How to check a high funding APY yourself
Three steps, no special tooling required:
- Find the raw print and its interval on the venue itself, not the annualized number. Normalize: rate × intervals-per-day × 365. Confirm which side receives.
- Read the book at your size, on both legs: the spread plus the levels your entry would walk through. Compare that round-trip cost with days of funding income, not with the APY.
- Pull 24 hours of funding history — venue APIs publish it. Count sign flips and look at the range. One print is an observation; a day of prints is evidence.
What PerpRadar measures
PerpRadar records perp-DEX markets — books walked at the size you type, funding on verified intervals, open interest, volume, and a freshness stamp on every figure — across 15 venues and 1,643 markets (as of July 10, 2026). On the funding table, every pairing carries the layers from this article: net APY after fees and measured slippage, per-leg raw rates with their intervals, the smaller leg's open interest, and 24h persistence — flips and range. Numbers that can't be measured are labeled as gaps, not guessed.
FAQ
- What does a high funding APY actually mean?
- It is the latest funding print, annualized. A −0.0241% hourly print displays as −211% APY. The figure holds only if the rate stays identical all year; on July 10 the top pairing moved 27 APY points between renders seven minutes apart.
- Does positive funding mean I receive it?
- Only on the SHORT side. Positive funding: shorts receive, longs pay; negative funding reverses it. Direction is the first thing to check — the size of the number is irrelevant if it flows against you.
- Is delta-neutral funding capture risk-free?
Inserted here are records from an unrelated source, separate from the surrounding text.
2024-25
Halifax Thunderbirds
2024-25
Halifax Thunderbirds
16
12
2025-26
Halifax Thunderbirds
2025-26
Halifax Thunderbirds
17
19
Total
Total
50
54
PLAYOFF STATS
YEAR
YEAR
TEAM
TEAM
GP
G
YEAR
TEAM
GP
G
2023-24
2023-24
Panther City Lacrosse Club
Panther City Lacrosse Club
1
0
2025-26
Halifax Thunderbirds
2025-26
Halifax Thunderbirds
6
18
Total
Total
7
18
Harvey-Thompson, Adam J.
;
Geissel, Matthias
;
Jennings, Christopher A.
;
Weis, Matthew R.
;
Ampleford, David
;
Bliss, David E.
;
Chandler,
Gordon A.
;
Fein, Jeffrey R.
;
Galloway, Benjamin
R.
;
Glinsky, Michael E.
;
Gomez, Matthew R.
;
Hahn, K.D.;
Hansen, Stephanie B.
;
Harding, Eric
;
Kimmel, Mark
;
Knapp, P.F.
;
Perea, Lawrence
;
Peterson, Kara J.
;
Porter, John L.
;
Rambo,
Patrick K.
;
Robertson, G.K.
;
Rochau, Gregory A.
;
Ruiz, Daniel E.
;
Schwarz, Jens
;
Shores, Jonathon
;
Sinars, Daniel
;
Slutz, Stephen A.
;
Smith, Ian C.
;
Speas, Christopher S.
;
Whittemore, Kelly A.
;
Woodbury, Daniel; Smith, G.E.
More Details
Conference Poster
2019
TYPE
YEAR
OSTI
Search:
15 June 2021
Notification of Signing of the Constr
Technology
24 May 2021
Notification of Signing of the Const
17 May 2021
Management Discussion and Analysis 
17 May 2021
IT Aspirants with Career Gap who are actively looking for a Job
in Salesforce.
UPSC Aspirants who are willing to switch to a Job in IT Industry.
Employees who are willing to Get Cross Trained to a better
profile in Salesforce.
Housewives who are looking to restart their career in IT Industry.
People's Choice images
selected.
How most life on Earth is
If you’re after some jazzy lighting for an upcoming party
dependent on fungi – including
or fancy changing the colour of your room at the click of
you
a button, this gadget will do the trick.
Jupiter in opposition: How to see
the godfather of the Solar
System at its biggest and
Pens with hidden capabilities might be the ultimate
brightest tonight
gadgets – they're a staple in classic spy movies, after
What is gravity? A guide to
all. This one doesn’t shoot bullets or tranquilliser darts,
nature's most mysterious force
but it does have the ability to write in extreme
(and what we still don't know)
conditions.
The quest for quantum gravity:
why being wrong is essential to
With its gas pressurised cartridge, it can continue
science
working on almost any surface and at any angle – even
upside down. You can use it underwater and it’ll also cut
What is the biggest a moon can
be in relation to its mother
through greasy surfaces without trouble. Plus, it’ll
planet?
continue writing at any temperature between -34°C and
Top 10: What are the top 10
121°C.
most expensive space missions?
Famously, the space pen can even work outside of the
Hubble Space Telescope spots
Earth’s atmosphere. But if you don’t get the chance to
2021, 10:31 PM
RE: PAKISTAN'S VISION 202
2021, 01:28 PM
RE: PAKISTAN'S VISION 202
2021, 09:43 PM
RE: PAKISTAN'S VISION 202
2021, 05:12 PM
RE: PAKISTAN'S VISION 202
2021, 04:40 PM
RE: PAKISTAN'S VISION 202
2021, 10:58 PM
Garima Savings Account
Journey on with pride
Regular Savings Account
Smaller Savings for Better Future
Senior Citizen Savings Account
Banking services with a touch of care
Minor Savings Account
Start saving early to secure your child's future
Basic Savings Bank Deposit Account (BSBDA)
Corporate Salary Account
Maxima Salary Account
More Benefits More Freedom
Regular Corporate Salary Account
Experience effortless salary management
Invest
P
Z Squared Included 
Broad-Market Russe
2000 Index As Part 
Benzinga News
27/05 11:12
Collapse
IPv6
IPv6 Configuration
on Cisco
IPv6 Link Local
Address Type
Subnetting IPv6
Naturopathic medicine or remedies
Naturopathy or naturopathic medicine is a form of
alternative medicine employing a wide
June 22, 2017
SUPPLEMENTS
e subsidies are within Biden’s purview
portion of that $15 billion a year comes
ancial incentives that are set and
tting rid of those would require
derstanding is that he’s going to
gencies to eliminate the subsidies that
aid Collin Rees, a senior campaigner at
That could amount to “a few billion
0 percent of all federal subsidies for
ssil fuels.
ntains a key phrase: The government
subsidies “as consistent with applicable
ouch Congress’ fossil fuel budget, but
- No. Fees and slippage hit both legs, the rate can flip mid-trade (S flipped 14 times in one day), thin books make exits worse than entries, and every venue has its own interval and mechanics. The direction hedge removes price exposure, not execution cost.
- Why do two venues show a different APY for the same-looking rate?
- Because funding intervals differ — 1h, 4h and 8h across the venues we measure. +0.0100% per 8 hours is a lower rate than +0.0013% per hour. Normalize per interval before comparing.
- How fast do funding APYs change?
- Between consecutive renders — minutes apart — the July 10 top pairing went from 222% to 195% APY. Its 24-hour range was 12% to 887%.